米国とイランの緊張が再び激化している。トランプ米大統領は5月4日、ホルムズ海峡の封鎖解除を目指す米海軍の作戦「プロジェクト・フリーダム」を発表した直後、イランが韓国船籍の船舶とアラブ首長国連邦(UAE)の民間施設を攻撃したと非難した。
これに対し、米軍は同日、イランの小型艦艇6隻を撃沈。さらに、イランがホルムズ海峡で他の船舶に対しミサイルやドローン攻撃を行ったと発表した。同海峡は世界の原油輸送の約3分の1が通過する重要な海上ルートであり、軍事的緊張の高まりが国際的な注目を集めている。
トランプ大統領の強硬発言
トランプ大統領はFOXニュースのインタビューに対し、米艦艇への攻撃に対する報復措置について「米艦を攻撃すれば、彼らは地球上から消滅するだろう」と発言。さらに「我々は以前よりも高性能な兵器と弾薬を保有している」と強調した。

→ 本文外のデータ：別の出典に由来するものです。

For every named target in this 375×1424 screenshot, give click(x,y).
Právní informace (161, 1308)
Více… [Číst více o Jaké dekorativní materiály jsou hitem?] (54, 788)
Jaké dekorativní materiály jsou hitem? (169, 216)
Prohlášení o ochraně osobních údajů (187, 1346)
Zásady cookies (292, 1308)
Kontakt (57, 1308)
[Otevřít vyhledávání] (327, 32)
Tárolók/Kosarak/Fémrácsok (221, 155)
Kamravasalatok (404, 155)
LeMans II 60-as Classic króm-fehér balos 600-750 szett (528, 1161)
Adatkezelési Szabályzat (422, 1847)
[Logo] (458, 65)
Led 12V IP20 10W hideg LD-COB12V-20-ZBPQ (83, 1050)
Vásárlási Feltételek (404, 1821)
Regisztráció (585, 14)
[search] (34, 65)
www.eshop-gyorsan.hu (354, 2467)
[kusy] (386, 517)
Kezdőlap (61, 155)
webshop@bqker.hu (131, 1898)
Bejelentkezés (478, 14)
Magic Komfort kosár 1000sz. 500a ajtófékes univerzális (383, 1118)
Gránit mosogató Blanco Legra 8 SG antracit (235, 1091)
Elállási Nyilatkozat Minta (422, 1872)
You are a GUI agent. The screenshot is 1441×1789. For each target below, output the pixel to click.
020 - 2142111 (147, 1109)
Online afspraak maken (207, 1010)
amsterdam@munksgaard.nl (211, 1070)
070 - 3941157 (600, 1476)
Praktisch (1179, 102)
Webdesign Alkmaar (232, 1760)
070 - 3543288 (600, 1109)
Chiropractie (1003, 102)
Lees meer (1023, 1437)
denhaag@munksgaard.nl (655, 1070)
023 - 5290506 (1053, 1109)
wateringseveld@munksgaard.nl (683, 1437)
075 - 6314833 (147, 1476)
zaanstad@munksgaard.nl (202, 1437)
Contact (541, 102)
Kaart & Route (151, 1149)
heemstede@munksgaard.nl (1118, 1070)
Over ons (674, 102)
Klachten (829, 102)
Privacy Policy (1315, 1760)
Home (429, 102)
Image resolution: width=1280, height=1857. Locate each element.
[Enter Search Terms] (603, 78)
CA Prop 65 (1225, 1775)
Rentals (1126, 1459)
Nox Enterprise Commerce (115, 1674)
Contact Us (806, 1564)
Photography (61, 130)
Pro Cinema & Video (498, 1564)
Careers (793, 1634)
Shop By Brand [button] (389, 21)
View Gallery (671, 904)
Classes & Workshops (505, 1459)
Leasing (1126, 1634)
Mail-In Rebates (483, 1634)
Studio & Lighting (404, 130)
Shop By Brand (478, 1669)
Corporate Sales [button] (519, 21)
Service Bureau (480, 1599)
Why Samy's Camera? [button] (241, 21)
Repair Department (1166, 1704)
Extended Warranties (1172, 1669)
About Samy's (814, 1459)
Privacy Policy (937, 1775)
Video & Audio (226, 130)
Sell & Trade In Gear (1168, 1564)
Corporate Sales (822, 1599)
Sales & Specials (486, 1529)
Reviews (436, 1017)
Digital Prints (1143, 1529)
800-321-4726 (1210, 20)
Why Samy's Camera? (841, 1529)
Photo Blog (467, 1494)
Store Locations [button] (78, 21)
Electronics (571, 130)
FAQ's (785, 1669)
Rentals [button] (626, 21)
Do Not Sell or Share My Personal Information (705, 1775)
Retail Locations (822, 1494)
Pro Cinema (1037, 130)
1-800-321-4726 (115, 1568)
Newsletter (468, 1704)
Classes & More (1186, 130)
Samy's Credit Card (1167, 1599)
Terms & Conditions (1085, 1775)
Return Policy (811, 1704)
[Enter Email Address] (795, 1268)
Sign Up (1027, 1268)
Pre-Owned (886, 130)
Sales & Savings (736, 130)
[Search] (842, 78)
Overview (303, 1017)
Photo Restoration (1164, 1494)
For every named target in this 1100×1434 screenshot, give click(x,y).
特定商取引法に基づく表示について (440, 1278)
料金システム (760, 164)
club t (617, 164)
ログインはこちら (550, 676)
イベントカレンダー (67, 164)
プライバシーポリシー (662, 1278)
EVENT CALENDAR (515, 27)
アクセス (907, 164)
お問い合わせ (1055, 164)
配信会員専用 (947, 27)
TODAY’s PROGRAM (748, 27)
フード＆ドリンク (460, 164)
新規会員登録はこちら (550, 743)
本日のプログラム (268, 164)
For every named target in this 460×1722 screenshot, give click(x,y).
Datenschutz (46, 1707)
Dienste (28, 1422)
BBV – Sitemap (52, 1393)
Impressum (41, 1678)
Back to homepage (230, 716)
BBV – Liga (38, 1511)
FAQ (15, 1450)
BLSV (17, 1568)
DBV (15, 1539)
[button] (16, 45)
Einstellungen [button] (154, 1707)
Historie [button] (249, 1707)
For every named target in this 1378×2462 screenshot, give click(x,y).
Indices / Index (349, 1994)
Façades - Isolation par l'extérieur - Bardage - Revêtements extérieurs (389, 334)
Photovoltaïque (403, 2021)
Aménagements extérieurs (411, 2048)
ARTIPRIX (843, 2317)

「イランがプロジェクト・フリーダムの実施中に米艦を攻撃すれば、彼らは地球上から消滅するだろう」
— トランプ米大統領(FOXニュースにて)
また、大統領はイランが交渉で「より柔軟になった」とも主張したが、その一方で、韓国に対し同作戦への参加を要請するなど、外交的圧力を強めている。
イランの攻撃と停戦合意の崩壊
イランによるUAE攻撃は、1カ月前に宣言された停戦合意後初めての攻撃となる。専門家らは、米国の強硬策が逆にイランの反発を招き、地域全体の紛争再燃リスクを高めていると指摘する。
米国防総省は5月5日、国防長官のピート・ヘグセス氏と統合参謀本部議長のダン・ケイン氏による記者会見を開催し、事態の説明にあたる予定。同作戦の実効性に関する疑問も浮上しており、米国の軍事戦略の行方が注目される。